_Aim of the task_:
Restate verbatim the span of lines below between the line with "Look at this" and the line with "See the attached image. Find", including those two lines, and only that span.

_Extracted information_:
# # # # # # #

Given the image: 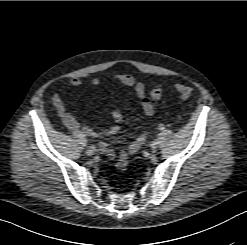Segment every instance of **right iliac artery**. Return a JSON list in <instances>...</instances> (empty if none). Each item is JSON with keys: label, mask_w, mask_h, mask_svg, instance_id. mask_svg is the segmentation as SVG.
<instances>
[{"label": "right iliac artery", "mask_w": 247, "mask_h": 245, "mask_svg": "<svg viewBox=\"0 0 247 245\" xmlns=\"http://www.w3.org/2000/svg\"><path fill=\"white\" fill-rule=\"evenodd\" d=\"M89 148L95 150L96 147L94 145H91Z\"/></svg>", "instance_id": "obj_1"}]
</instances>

# # # # # # #

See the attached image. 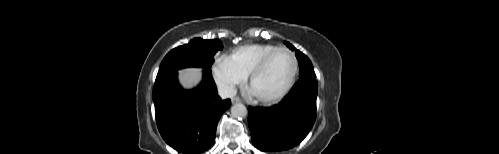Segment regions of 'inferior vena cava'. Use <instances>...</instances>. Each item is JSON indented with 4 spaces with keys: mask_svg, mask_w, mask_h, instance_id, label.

# # # # # # #

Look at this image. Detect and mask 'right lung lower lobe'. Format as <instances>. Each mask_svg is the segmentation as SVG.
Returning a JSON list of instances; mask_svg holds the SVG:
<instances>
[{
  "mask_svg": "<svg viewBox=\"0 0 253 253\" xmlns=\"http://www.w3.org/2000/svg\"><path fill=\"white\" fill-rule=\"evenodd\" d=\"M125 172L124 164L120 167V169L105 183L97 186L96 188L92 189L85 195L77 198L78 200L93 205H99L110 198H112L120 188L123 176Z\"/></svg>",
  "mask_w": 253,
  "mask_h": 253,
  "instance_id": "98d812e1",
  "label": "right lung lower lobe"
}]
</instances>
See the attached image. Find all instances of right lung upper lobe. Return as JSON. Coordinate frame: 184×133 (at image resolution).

# # # # # # #

_Result of this exercise_:
Look at this image. Detect and mask 'right lung lower lobe'. Format as <instances>. Each mask_svg is the segmentation as SVG.
Returning a JSON list of instances; mask_svg holds the SVG:
<instances>
[{
  "mask_svg": "<svg viewBox=\"0 0 253 253\" xmlns=\"http://www.w3.org/2000/svg\"><path fill=\"white\" fill-rule=\"evenodd\" d=\"M125 172L124 164L120 167V169L105 183L97 186L96 188L92 189L85 195L77 198L78 200L93 205H99L110 198H112L120 188L123 176Z\"/></svg>",
  "mask_w": 253,
  "mask_h": 253,
  "instance_id": "98d812e1",
  "label": "right lung lower lobe"
}]
</instances>
See the attached image. Find all instances of right lung upper lobe. Return as JSON. Coordinate frame: 184×133 (at image resolution).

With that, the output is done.